Admission + 2 h	Positive naso-pharyngeal swab for Influenza A.
	Contrast chest computed tomography showing bilateral pleural effusion and hyperdensities in both left ventricular (LV) and right ventricular (RV) apex.
Admission + 3 h	Transthoracic echocardiography (TTE): LV ejection fraction 25%. 22 × 15 mm pedunculated intracavitary mass, indicating a thrombus, in the LV apex. Severe RV systolic dysfunction. Severe right cardiac chamber dilatation with massive functional tricuspid regurgitation and end-diastolic interventricular septal flattening.
Day 1	Endomyocardial biopsy confirming acute myocarditis.

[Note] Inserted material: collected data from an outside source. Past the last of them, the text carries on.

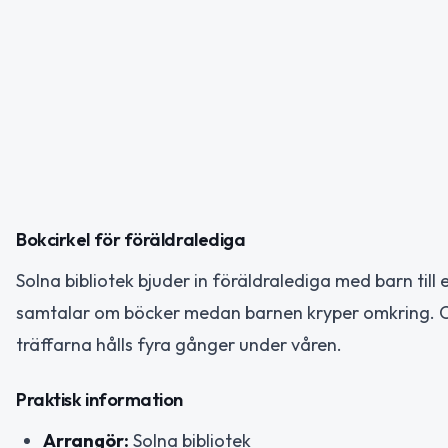
Bokcirkel för föräldralediga
Solna bibliotek bjuder in föräldralediga med barn til
samtalar om böcker medan barnen kryper omkring. Cir
träffarna hålls fyra gånger under våren.
Praktisk information
Arrangör:
Solna bibliotek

Day 5	Cardiac magnetic resonance imaging: Improvement of the biventricular systolic function. Persistence of biventricular thrombi. Late gadolinium enhancement of subepicardial and infero-lateral wall from base to apex.
Day 8	Recovery of cardiac function and absence of intracavitary thrombi on TTE.
Day 10	Patient discharged under oral anticoagulant, beta-blocker, and angiotensin-converting enzyme inhibitor therapy.
At 6 months	Patient symptom-free with normalization of cardiac function and absence of intracardiac thrombi.